Dataset entries:

-*-*-

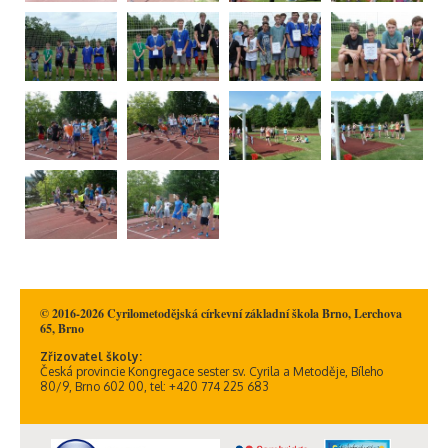
© 2016-2026 Cyrilometodějská církevní základní škola Brno, Lerchova
65, Brno
Zřizovatel školy:
Česká provincie Kongregace sester sv. Cyrila a Metoděje, Bíleho
80/9, Brno 602 00, tel: +420 774 225 683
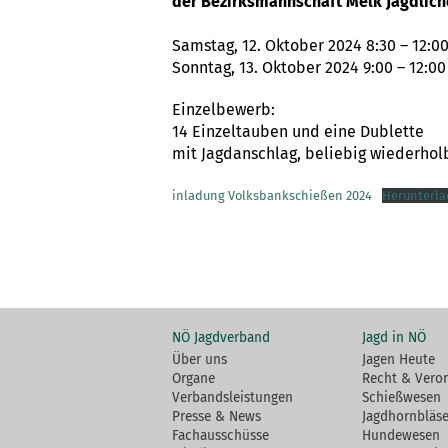
der Bezirksmannschaft Melk Jagdlich
Samstag, 12. Oktober 2024 8:30 – 12:00
Sonntag, 13. Oktober 2024 9:00 – 12:00
Einzelbewerb:
14 Einzeltauben und eine Dublette
mit Jagdanschlag, beliebig wiederhol
inladung Volksbankschießen 2024
Herunterl
NÖ Jagdverband
Jagd in NÖ
Über uns
Jagen Heute
Organe
Recht & Vero
Verbandsleistungen
Schießwesen
Presse & News
Jagdhornbläse
Fachausschüsse
Hundewesen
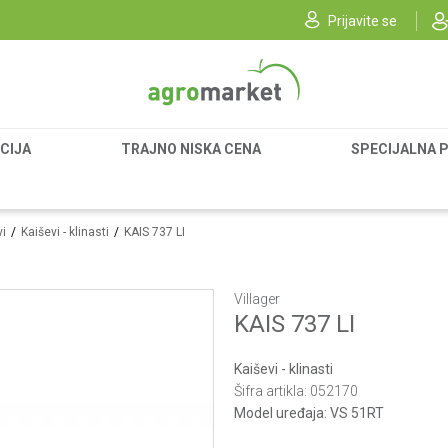
Prijavite se
CIJA
TRAJNO NISKA CENA
SPECIJALNA 
vi
Kaiševi - klinasti
KAIS 737 LI
Villager
KAIS 737 LI
Kaiševi - klinasti
Šifra artikla:
052170
Model uređaja:
VS 51RT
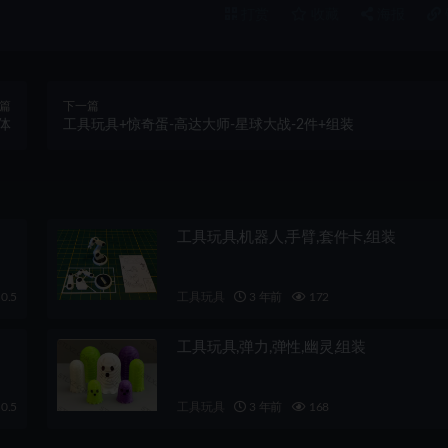
打赏
收藏
海报
篇
下一篇
体
工具玩具+惊奇蛋-高达大师-星球大战-2件+组装
工具玩具,机器人,手臂,套件卡,组装
0.5
工具玩具
3 年前
172
工具玩具,弹力,弹性,幽灵,组装
0.5
工具玩具
3 年前
168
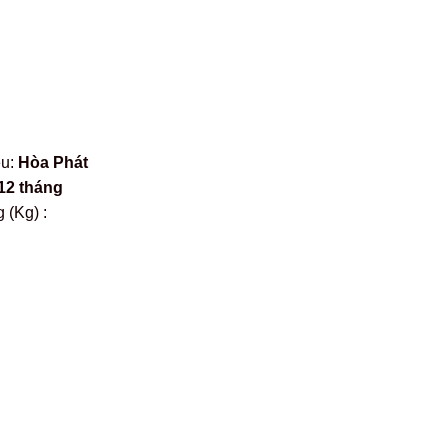
ệu:
Hòa Phát
12 tháng
 (Kg) :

-*-*-

■ Problem to work on: When a line in the records above contains the word "工具玩具", copy it.

■ Result below:
工具玩具+惊奇蛋-高达大师-星球大战-2件+组装
工具玩具,机器人,手臂,套件卡,组装
工具玩具
工具玩具,弹力,弹性,幽灵,组装
工具玩具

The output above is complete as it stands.